Weather service MDA said: "Low temperatures [on Sunday morning] in far western Texas, far western Oklahoma, and far western Kansas were in the upper 20s Fahrenheit, causing some damage to wheat."
It added that "high winds in western areas may cause lodging damage to jointing/heading wheat".
Commodity Weather Group cautioned that "freeze risk remains" for Monday and Tuesday mornings too for western parts of the central Plains.
'Short covering trigger'
In corn, hedge funds extended their net short to a 13-month high of approaching 200,000 lots, again spurring ideas that weather upsets could provoke a rash of short-covering, and send prices soaring.
"Look for growing season hiccups to trigger short covering and provide new crop opportunities in the $4.10-4.20 a bushel area," Water Street Solutions said.
The comments come as wetness is hampering Midwest corn sowings, with Commodity Weather Group saying that some parts of the Midwest – southern Missouri and parts of southern Illinois and Indiana – received "excessive" rain of up to 8 inches over the weekend.
Eastern Iowa, north west Illinois and Wisconsin saw rains "less widespread" than had been expected.
Expectations differ for Midwest weather prospects for this week, with MDA saying that "showers in southern areas this week will maintain wetness threats and stall corn/soybean planting".
However, at Commonwealth Bank of Ausralia, Tobin Gorey said that "forecasters say nearly a week of drying ahead should limit the risk of standing water and allow planting to resume, albeit slowly.
"And long range weather models also suggest warming and continued drying will feature during the second half of May."
Joe Lardy at CHS Hedging added that "the market is really focused on the planting window that should open up next week.
Benson Quinn Commodities said that "the potential for short covering does exist if wet conditions hamper planting progress", further information on which will be revealed in weekly US Department of Agriculture crop progress data later on Monday.

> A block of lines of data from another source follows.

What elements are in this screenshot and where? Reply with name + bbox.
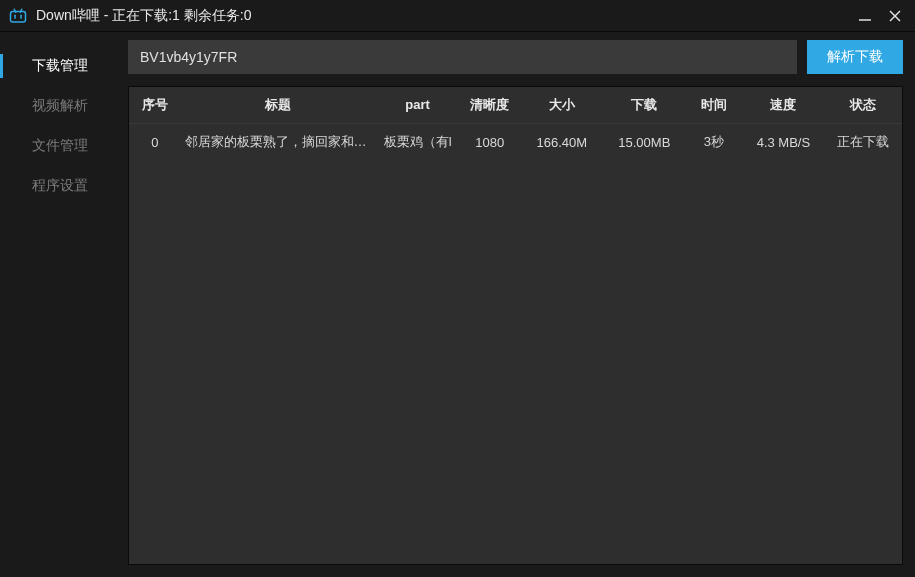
- search-bar: 解析下载: [128, 40, 903, 74]
- sidebar-item-label: 下载管理: [32, 57, 88, 75]
- parse-download-button[interactable]: 解析下载: [807, 40, 903, 74]
- cell-quality: 1080: [459, 123, 521, 161]
- cell-size: 166.40M: [521, 123, 603, 161]
- sidebar-item-label: 视频解析: [32, 97, 88, 115]
- titlebar: Down哔哩 - 正在下载:1 剩余任务:0: [0, 0, 915, 32]
- col-header-time[interactable]: 时间: [686, 87, 743, 123]
- download-table: 序号 标题 part 清晰度 大小 下载 时间 速度 状态 0 邻居家的板栗熟了: [128, 86, 903, 565]
- app-icon: [8, 6, 28, 26]
- col-header-size[interactable]: 大小: [521, 87, 603, 123]
- cell-downloaded: 15.00MB: [603, 123, 685, 161]
- titlebar-controls: [855, 6, 911, 26]
- table-row[interactable]: 0 邻居家的板栗熟了，摘回家和土鸡 板栗鸡（有l 1080 166.40M 15…: [129, 123, 902, 161]
- cell-index: 0: [129, 123, 181, 161]
- sidebar-item-download-manager[interactable]: 下载管理: [0, 46, 120, 86]
- main-panel: 解析下载 序号 标题 part 清晰度 大小 下载 时: [120, 32, 915, 577]
- col-header-downloaded[interactable]: 下载: [603, 87, 685, 123]
- sidebar-item-video-parse[interactable]: 视频解析: [0, 86, 120, 126]
- sidebar-item-settings[interactable]: 程序设置: [0, 166, 120, 206]
- minimize-button[interactable]: [855, 6, 875, 26]
- titlebar-text: Down哔哩 - 正在下载:1 剩余任务:0: [36, 7, 855, 25]
- cell-time: 3秒: [686, 123, 743, 161]
- cell-title: 邻居家的板栗熟了，摘回家和土鸡: [181, 123, 377, 161]
- col-header-index[interactable]: 序号: [129, 87, 181, 123]
- cell-speed: 4.3 MB/S: [742, 123, 824, 161]
- sidebar-item-file-manager[interactable]: 文件管理: [0, 126, 120, 166]
- sidebar-item-label: 程序设置: [32, 177, 88, 195]
- col-header-part[interactable]: part: [376, 87, 458, 123]
- url-input[interactable]: [128, 40, 797, 74]
- cell-status: 正在下载: [825, 123, 902, 161]
- close-button[interactable]: [885, 6, 905, 26]
- cell-part: 板栗鸡（有l: [376, 123, 458, 161]
- sidebar: 下载管理 视频解析 文件管理 程序设置: [0, 32, 120, 577]
- sidebar-item-label: 文件管理: [32, 137, 88, 155]
- col-header-quality[interactable]: 清晰度: [459, 87, 521, 123]
- svg-rect-0: [11, 11, 26, 22]
- table-header-row: 序号 标题 part 清晰度 大小 下载 时间 速度 状态: [129, 87, 902, 123]
- col-header-title[interactable]: 标题: [181, 87, 377, 123]
- col-header-status[interactable]: 状态: [825, 87, 902, 123]
- col-header-speed[interactable]: 速度: [742, 87, 824, 123]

Richard Feltes at RJ O'Brien said that the report should show corn sowings at 33-36%, up from 17% last week but behind a typical 38%.
At Futures International, Terry Reilly said that "we are hearing planting progress will still show a good jump as many producers were able to plant corn in Illinois and Indiana over the last week".
Coffee, sugar out of favour
In New York-traded soft commodities, the CFTC data showed the selling led by sugar and coffee, in both of which hedge funds cut their positioning to the most bearish in a little more than a year.
The growing net short in arabica coffee has proven a winning bet, given a fall in prices to a 10-month low last week, albeit one which has surprised many observers including Rabobank, which said that there had been "no change in fundamentals.
"If anything, the continuous dryness in Brazil's main coffee areas could worsen the conversion rate" of cherries to green beans, the bank said.
Brazil's CNC producers group said the drop in prices reflected high inventories in the US, fresh weakness in the real, which cuts the value of assets in which Brazil is a major influence, and the proximity of the forthcoming harvest, and the boost to supplies it will bring.